[Pixel coordinate grounding data]

=== Section Start ===

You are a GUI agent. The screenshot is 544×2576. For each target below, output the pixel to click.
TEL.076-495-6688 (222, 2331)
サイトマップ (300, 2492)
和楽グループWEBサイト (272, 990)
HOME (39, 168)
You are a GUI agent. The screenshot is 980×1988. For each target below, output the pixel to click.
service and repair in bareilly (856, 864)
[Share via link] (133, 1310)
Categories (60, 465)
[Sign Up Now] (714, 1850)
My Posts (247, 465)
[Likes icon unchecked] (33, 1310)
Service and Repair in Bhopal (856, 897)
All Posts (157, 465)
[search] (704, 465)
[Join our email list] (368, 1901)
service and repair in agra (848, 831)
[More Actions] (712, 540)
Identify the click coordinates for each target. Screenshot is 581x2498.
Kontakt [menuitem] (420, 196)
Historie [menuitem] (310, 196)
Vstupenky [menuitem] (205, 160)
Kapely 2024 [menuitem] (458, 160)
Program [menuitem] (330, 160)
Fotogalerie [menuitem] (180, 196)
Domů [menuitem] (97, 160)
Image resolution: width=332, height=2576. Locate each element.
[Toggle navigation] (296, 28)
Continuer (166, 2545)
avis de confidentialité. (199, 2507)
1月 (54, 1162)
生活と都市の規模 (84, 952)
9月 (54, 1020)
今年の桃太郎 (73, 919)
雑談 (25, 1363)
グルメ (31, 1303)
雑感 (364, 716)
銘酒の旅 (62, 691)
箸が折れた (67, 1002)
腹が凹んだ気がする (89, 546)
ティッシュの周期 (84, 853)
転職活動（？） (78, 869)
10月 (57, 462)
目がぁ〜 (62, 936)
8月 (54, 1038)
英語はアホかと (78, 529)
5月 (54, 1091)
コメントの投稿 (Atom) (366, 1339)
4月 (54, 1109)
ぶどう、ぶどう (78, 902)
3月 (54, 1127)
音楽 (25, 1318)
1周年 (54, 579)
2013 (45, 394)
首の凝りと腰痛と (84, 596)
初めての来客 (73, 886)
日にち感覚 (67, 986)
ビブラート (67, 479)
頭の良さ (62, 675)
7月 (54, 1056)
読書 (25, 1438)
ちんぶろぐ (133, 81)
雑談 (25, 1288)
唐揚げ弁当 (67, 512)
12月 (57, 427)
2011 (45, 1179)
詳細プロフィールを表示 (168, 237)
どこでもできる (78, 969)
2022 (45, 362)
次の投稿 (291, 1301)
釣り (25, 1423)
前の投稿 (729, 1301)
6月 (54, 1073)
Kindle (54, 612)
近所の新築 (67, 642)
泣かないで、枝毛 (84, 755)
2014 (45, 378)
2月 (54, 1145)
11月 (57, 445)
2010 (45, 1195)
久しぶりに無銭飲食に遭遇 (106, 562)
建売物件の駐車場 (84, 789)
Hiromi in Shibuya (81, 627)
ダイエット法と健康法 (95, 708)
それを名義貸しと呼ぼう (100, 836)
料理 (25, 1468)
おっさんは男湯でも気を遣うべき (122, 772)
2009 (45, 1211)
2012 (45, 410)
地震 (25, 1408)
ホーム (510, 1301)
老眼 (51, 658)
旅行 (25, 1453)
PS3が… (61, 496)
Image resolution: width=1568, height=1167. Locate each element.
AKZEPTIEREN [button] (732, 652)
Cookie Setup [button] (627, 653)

=== Section End ===

**What is expected:**
Every record should be printed again exactly as it reads.

**Task answer:**
You are a GUI agent. The screenshot is 544×2576. For each target below, output the pixel to click.
TEL.076-495-6688 (222, 2331)
サイトマップ (300, 2492)
和楽グループWEBサイト (272, 990)
HOME (39, 168)
You are a GUI agent. The screenshot is 980×1988. For each target below, output the pixel to click.
service and repair in bareilly (856, 864)
[Share via link] (133, 1310)
Categories (60, 465)
[Sign Up Now] (714, 1850)
My Posts (247, 465)
[Likes icon unchecked] (33, 1310)
Service and Repair in Bhopal (856, 897)
All Posts (157, 465)
[search] (704, 465)
[Join our email list] (368, 1901)
service and repair in agra (848, 831)
[More Actions] (712, 540)
Identify the click coordinates for each target. Screenshot is 581x2498.
Kontakt [menuitem] (420, 196)
Historie [menuitem] (310, 196)
Vstupenky [menuitem] (205, 160)
Kapely 2024 [menuitem] (458, 160)
Program [menuitem] (330, 160)
Fotogalerie [menuitem] (180, 196)
Domů [menuitem] (97, 160)
Image resolution: width=332, height=2576. Locate each element.
[Toggle navigation] (296, 28)
Continuer (166, 2545)
avis de confidentialité. (199, 2507)
1月 (54, 1162)
生活と都市の規模 (84, 952)
9月 (54, 1020)
今年の桃太郎 (73, 919)
雑談 (25, 1363)
グルメ (31, 1303)
雑感 (364, 716)
銘酒の旅 (62, 691)
箸が折れた (67, 1002)
腹が凹んだ気がする (89, 546)
ティッシュの周期 (84, 853)
転職活動（？） (78, 869)
10月 (57, 462)
目がぁ〜 (62, 936)
8月 (54, 1038)
英語はアホかと (78, 529)
5月 (54, 1091)
コメントの投稿 (Atom) (366, 1339)
4月 (54, 1109)
ぶどう、ぶどう (78, 902)
3月 (54, 1127)
音楽 (25, 1318)
1周年 (54, 579)
2013 (45, 394)
首の凝りと腰痛と (84, 596)
初めての来客 (73, 886)
日にち感覚 (67, 986)
ビブラート (67, 479)
頭の良さ (62, 675)
7月 (54, 1056)
読書 (25, 1438)
ちんぶろぐ (133, 81)
雑談 (25, 1288)
唐揚げ弁当 (67, 512)
12月 (57, 427)
2011 (45, 1179)
詳細プロフィールを表示 (168, 237)
どこでもできる (78, 969)
2022 (45, 362)
次の投稿 (291, 1301)
釣り (25, 1423)
前の投稿 (729, 1301)
6月 (54, 1073)
Kindle (54, 612)
近所の新築 (67, 642)
泣かないで、枝毛 (84, 755)
2014 (45, 378)
2月 (54, 1145)
11月 (57, 445)
2010 (45, 1195)
久しぶりに無銭飲食に遭遇 (106, 562)
建売物件の駐車場 (84, 789)
Hiromi in Shibuya (81, 627)
ダイエット法と健康法 (95, 708)
それを名義貸しと呼ぼう (100, 836)
料理 (25, 1468)
おっさんは男湯でも気を遣うべき (122, 772)
2009 (45, 1211)
2012 (45, 410)
地震 (25, 1408)
ホーム (510, 1301)
老眼 (51, 658)
旅行 (25, 1453)
PS3が… (61, 496)
Image resolution: width=1568, height=1167. Locate each element.
AKZEPTIEREN [button] (732, 652)
Cookie Setup [button] (627, 653)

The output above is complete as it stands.